Eliminating 146 polls is no solution

Published May 17th 2006 in The Wichita Eagle
Sedgwick County may lose as many polling places to election administration as New Orleans lost to Hurricane Katrina. The Sedgwick County election commissioner is cutting the supply from 208 to 62. New Orleans has reduced the number of voting locations from 275 to 76. Both represent about a 70 percent reduction in polling places -- and a potential huge increase in lines at the polls.

Sedgwick County's reduction came to satisfy the Help America Vote Act requirement that polling places be accessible for people with disabilities, and that each jurisdiction have at least one electronic voting machine that would provide better access for the blind, deaf and so on. But it's plain that slashing the number of polling places so that 100 percent of them can be compliant is not the best solution.

In doing so, Sedgwick County will be creating democracy disabilities for all voters. More people, especially those without cars, will have trouble getting to the polls. The problem will disproportionately affect elderly, nonwhite and, yes, disabled citizens.

Early voting, and the generously long window Kansas sets up for voters to do it, will help. But early voting should always be an option, not compensation for a cutback in other areas.

Mega-polling places have been discussed by groups such as the Carter-Baker Commission on Federal Electoral Reform as possible solutions to dwindling poll workers and other problems. Let us be cautious in rushing to the Wal-Mart-ization of our democracy, however.

The best solution is comprehensive reform of the way we run elections. It makes good sense to tear down as many barriers to voting participation as possible. The federal government should take up the responsibility to accomplish this by modernizing our elections. The Help America Vote Act was a first step toward fulfilling this goal, but today that law leaves much to be desired. Many states did not meet the January 2006 deadline to implement all that the law requires.

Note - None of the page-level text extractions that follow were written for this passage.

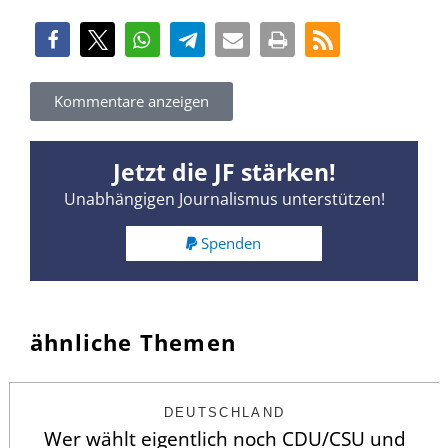
Kommentare anzeigen
Jetzt die JF stärken!
Unabhängigen Journalismus unterstützen!
Spenden
ähnliche Themen
DEUTSCHLAND
Wer wählt eigentlich noch CDU/CSU und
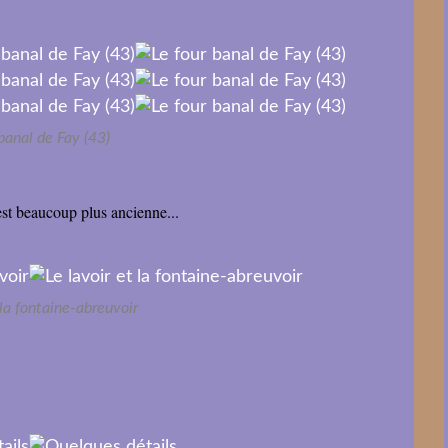
banal de Fay (43)
 est beaucoup plus ancienne...
 la fontaine-abreuvoir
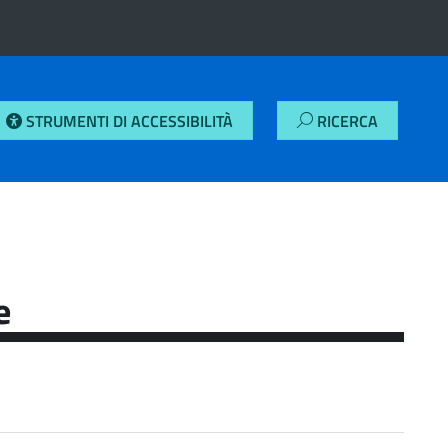
STRUMENTI DI ACCESSIBILITÀ
RICERCA
e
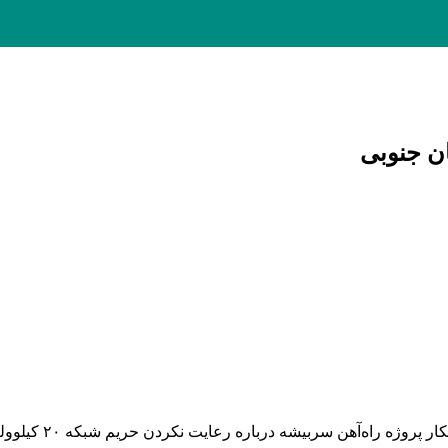
در پی اخطار شرک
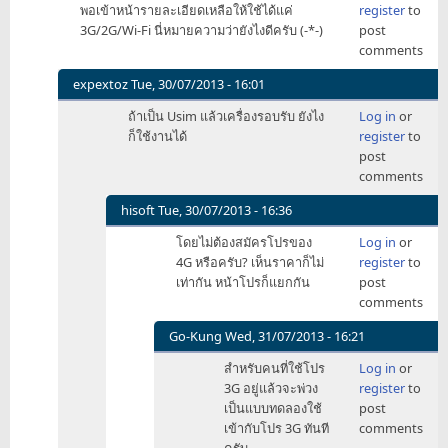
พอเข้าหน้ารายละเอียดเหลือให้ใช้ได้แค่
register
to
3G/2G/Wi-Fi นี่หมายความว่ายังไงดีครับ (-*-)
post
comments
expextoz
Tue, 30/07/2013 - 16:01
In
ถ้าเป็น Usim แล้วเครื่องรอบรับ ยังไง
Log in
or
reply
ก็ใช้งานได้
register
to
to
post
หน้า
comments
โปรโมชัน
ใส่
hisoft
Tue, 30/07/2013 - 16:36
สัญลักษณ์
In
โดยไม่ต้องสมัครโปรของ
Log in
or
by
reply
4G หรือครับ? เห็นราคาก็ไม่
register
to
hisoft
to
เท่ากัน หน้าโปรก็แยกกัน
post
ถ้า
comments
เป็น
Usim
Go-Kung
Wed, 31/07/2013 - 16:21
by
In
สำหรับคนที่ใช้โปร
Log in
or
expextoz
reply
3G อยู่แล้วจะพ่วง
register
to
to
เป็นแบบทดลองใช้
post
โดย
เข้ากับโปร 3G ทันที
comments
ไม่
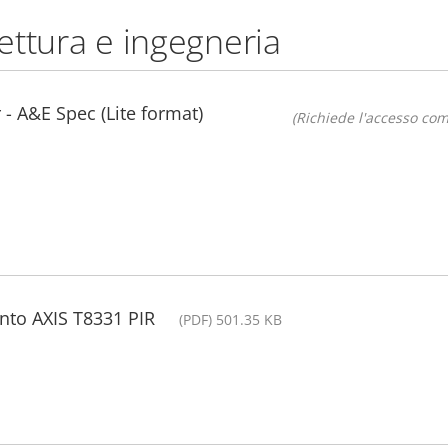
tettura e ingegneria
- A&E Spec (Lite format)
(Richiede l'accesso co
ento AXIS T8331 PIR
(PDF) 501.35 KB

It's time to go back to the drawing board about how to modernize our elections. Even though we have yet to make voting a constitutional right, we should act as if it truly is one. We need to set a minimum number of polling places per population. We need to decide on universal standards for how elections are run. And we need a national commitment to funding the effort to meet those standards, from polling places to staff training, from ballot design to voter registration procedures.

Americans are capable of anything. I'd like to know why we can't have the best election system in the world, with first-rate, accessible, trustworthy machines, voter rolls that are clean and complete, and polling stations that are in the neighborhood, not off the highway. Consider this food for thought for Sedgwick County residents as many travel to their remaining 62 polling places.

Ryan O'Donnell is communications director for FairVote, a nonpartisan, nonprofit election reform group based in Washington, D.C.